BEHAVIOUR/ARTICULATION
The fragment refers to an overall plan or
arrangement that it sits within yet also articulates itself with its own
separate behaviour. Therefore, a dynamic space is created.
The Anchored fragment: this fragment is
tied to its origins but also wants to move away from it.
It is grounded, and heavy and
you can see where it sits within an overall spatial organisation. But if it
wants to move, what it is tied to has to move also. As a result, the plan is
rotated and warped.
The Unattached fragment:
this fragment is independent of its origin but could return
to it if it wanted to. This fragment only shows
you certain sides of itself. It resembles its origin but always makes a
point of showing that its
different. As a result, the elevations of the volumes are disconnected and are
shifting. The plan is flipped up towards the viewer. Parallel lines vs
converging lines.
The
Merging fragment: this fragment camouflages itself into any
position. It is a corner that flattens flattens itself onto a plane.
The
Shattering fragment: when this fragment impacts with a fixed object it
shatters it and its shards embed themselves into other volumes.

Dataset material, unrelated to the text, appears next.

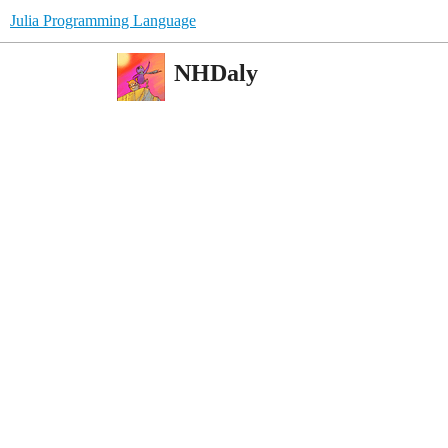
Julia Programming Language
NHDaly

The Interconnecting fragment:
this fragment looks for edges where it can fit its own edges into
perfectly. Regardless of what orientation it is,
its edges will always fit in place.
The Expanding fragment: this fragments
starts of singular but starts to steal parts from its surroundings and these
parts begin to talk the same language as the fragment.
FRAGMENTS THAT ARE VOLUMES THAT ARE CONTINUALLY
READJUSTING THEMSELVES:
SPATIAL
The fragments cause the space that you engage
with to slip in and out of place, to emerge and to recede. Distances are no
longer measurable. The position of the ground plane is unreliable
VIEWPOINT
The viewer is roaming. There is no single
viewpoint as it constantly changes in relation to the movements of the viewer.
ACTIONS
As you walk, a fragment jumps between being an object and an
enclosure. But it is always open.
As you leave, the faces of the buildings detach themselves and follow
your lead. Then they settle back into the fabric again.
SITE: CITYSCAPE
The fragment’s role is to rebuild the city’s
story. Fragments of a fabric are taken for granted as evidence to corroborate a
story. By referring to something that is missing, the fragment defines it.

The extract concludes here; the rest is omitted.